Für die meisten Parteien ist die Notwendigkeit von Klimapolitik Konsens. Besonders am rechten Rand wird jedoch versucht, den menschengemachten Klimawandel oder die Dringlichkeit von Maßnahmen in Frage zu stellen.

2019 demonstrierten Gewerkschaften und Klimabewegung gemeinsam unter dem Motto „United for Climate Justice“. So wie es aussieht, wird es in Zukunft mehr solcher Demonstrationen brauchen, um die Regierung zum Handeln zu bringen. (Foto: woxx/ja)

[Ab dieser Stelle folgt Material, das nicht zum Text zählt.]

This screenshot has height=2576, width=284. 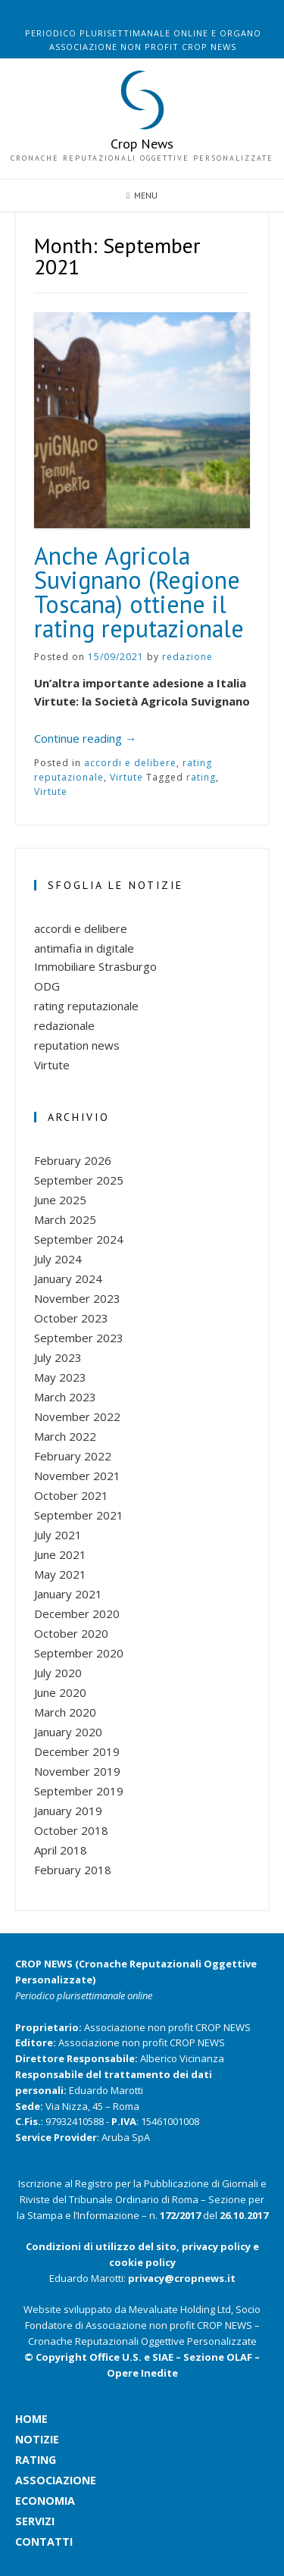 What do you see at coordinates (71, 1495) in the screenshot?
I see `October 2021` at bounding box center [71, 1495].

So gut wie alle Parteien beziehen sich in ihrer Kampagne auf die Klimakrise. Trotz Rekordsommer und ungewöhnlich heißem September haben die kurze Wahlkampfperiode jedoch andere, kurzfristigere Debatten dominiert. Zum Glück gibt es Umwelt-NGOs und -bündnisse, die den Parteien auf die Finger schauen. Nach dem Mouvement écologique letzte Woche hat am vergangenen Mittwoch die Plattform „Votum Klima“ die Wahlprogramme der Parteien analysiert. Das Fazit: Déi Gréng und Déi Lénk bekommen eine gute Note (zwischen 76 und 100 Prozent der Wahlforderungen der Plattform erfüllt), die LSAP wird etwas weniger gut bewertet (zwischen 51 und 75 Prozent), während DP, Piratepartei, Volt und KPL nur noch mittelmäßig (zwischen 26 und 50 Prozent) bewertet werden. Schlechte Noten gibt es für CSV, Fokus und ADR, während Liberté und Konservativ in ihren Programmen gar nicht erst auf die Forderungen der NGOs eingingen.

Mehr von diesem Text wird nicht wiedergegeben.